» **Data shown**
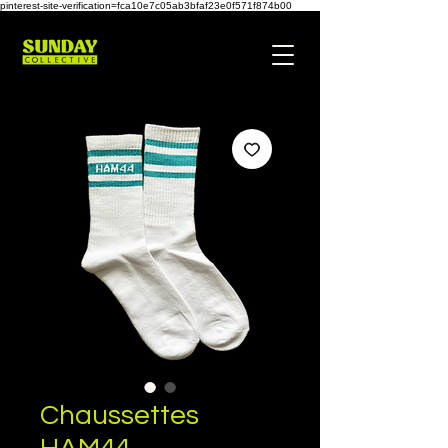
pinterest-site-verification=fca10e7c05ab3bfaf23e0f571f874b00
Chaussettes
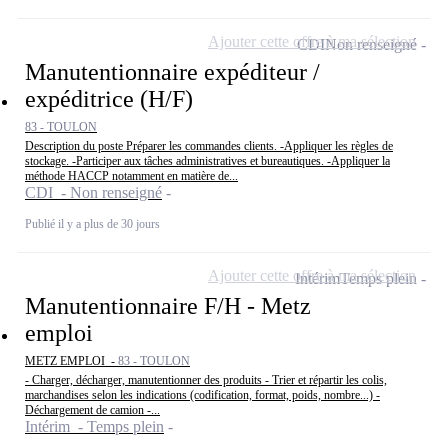
Ajouter cette offre à ma sélection
CDI
Non renseigné
Manutentionnaire expéditeur /
expéditrice (H/F)
83 - TOULON
Description du poste Préparer les commandes clients. -Appliquer les règles de
stockage. -Participer aux tâches administratives et bureautiques. -Appliquer la
méthode HACCP notamment en matière de...
CDI - Non renseigné
Publié il y a plus de 30 jours
Ajouter cette offre à ma sélection
Intérim
Temps plein
Manutentionnaire F/H - Metz
emploi
METZ EMPLOI -
83 - TOULON
- Charger, décharger, manutentionner des produits - Trier et répartir les colis,
marchandises selon les indications (codification, format, poids, nombre...) -
Déchargement de camion -...
Intérim - Temps plein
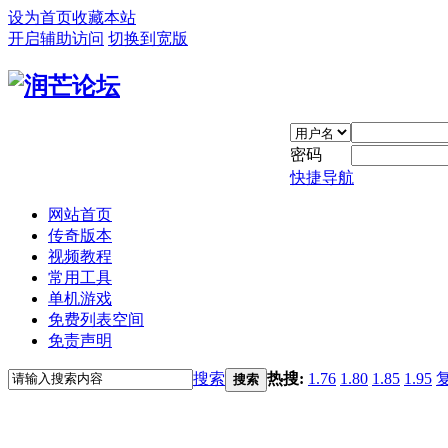
设为首页
收藏本站
开启辅助访问
切换到宽版
密码
快捷导航
网站首页
传奇版本
视频教程
常用工具
单机游戏
免费列表空间
免责声明
搜索
热搜:
1.76
1.80
1.85
1.95
搜索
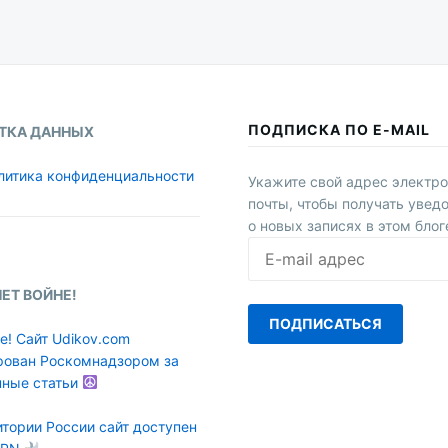
ПОДПИСКА ПО E-MAIL
ТКА ДАННЫХ
литика конфиденциальности
Укажите свой адрес электр
почты, чтобы получать увед
о новых записях в этом блог
E-
mail
адрес
НЕТ ВОЙНЕ!
ПОДПИСАТЬСЯ
е! Сайт Udikov.com
рован Роскомнадзором за
нные статьи
итории России сайт доступен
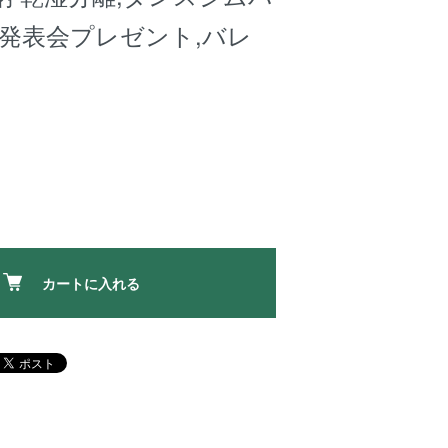
エ発表会プレゼント,バレ
カートに入れる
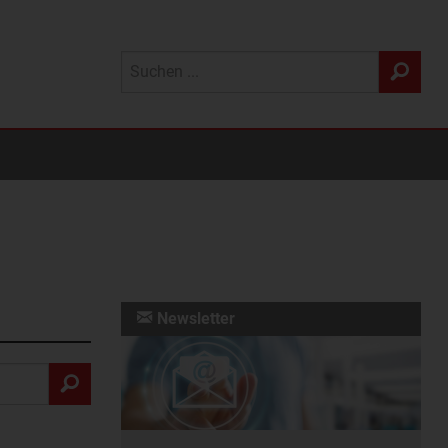
Newsletter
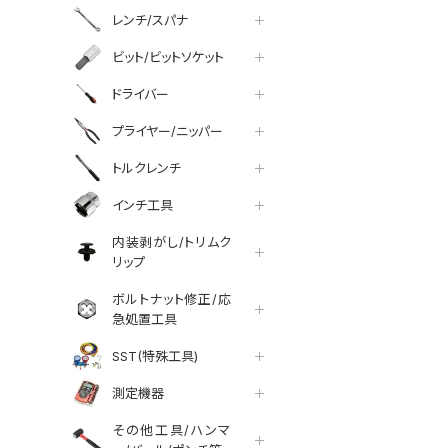
レンチ/スパナ
ビット/ビットソケット
ドライバー
プライヤー/ニッパー
トルクレンチ
インチ工具
内装剥がし/トリムク
リップ
ボルトナット修正/応
急処置工具
SST(特殊工具)
測定機器
その他工具/ハンマ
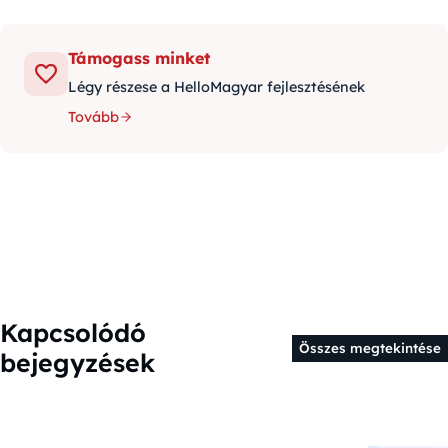
Támogass minket
Légy részese a HelloMagyar fejlesztésének
Tovább
Kapcsolódó
Összes megtekintése
bejegyzések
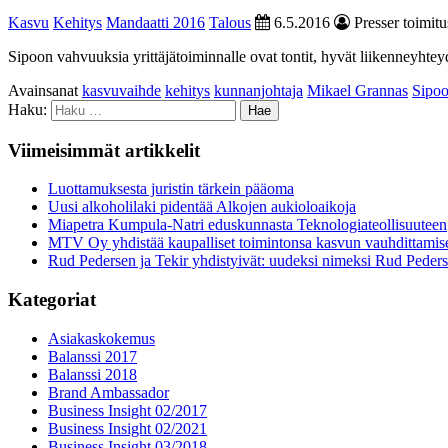
Kasvu
Kehitys
Mandaatti 2016
Talous
6.5.2016
Presser toimitu
Sipoon vahvuuksia yrittäjätoiminnalle ovat tontit, hyvät liikenneyhte
Avainsanat
kasvuvaihde
kehitys
kunnanjohtaja
Mikael Grannas
Sipo
Haku:
Viimeisimmät artikkelit
Luottamuksesta juristin tärkein pääoma
Uusi alkoholilaki pidentää Alkojen aukioloaikoja
Miapetra Kumpula-Natri eduskunnasta Teknologiateollisuuteen
MTV Oy yhdistää kaupalliset toimintonsa kasvun vauhdittamis
Rud Pedersen ja Tekir yhdistyivät: uudeksi nimeksi Rud Peder
Kategoriat
Asiakaskokemus
Balanssi 2017
Balanssi 2018
Brand Ambassador
Business Insight 02/2017
Business Insight 02/2021
Business Insight 03/2018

» **Instructions to follow**
Restate word for word every line from the top of the entries above to the line with "marchandises selon les", inclusive, and skip any pictures.

» **Task response**
pinterest-site-verification=fca10e7c05ab3bfaf23e0f571f874b00
Chaussettes
Ajouter cette offre à ma sélection
CDI
Non renseigné
Manutentionnaire expéditeur /
expéditrice (H/F)
83 - TOULON
Description du poste Préparer les commandes clients. -Appliquer les règles de
stockage. -Participer aux tâches administratives et bureautiques. -Appliquer la
méthode HACCP notamment en matière de...
CDI - Non renseigné
Publié il y a plus de 30 jours
Ajouter cette offre à ma sélection
Intérim
Temps plein
Manutentionnaire F/H - Metz
emploi
METZ EMPLOI -
83 - TOULON
- Charger, décharger, manutentionner des produits - Trier et répartir les colis,
marchandises selon les indications (codification, format, poids, nombre...) -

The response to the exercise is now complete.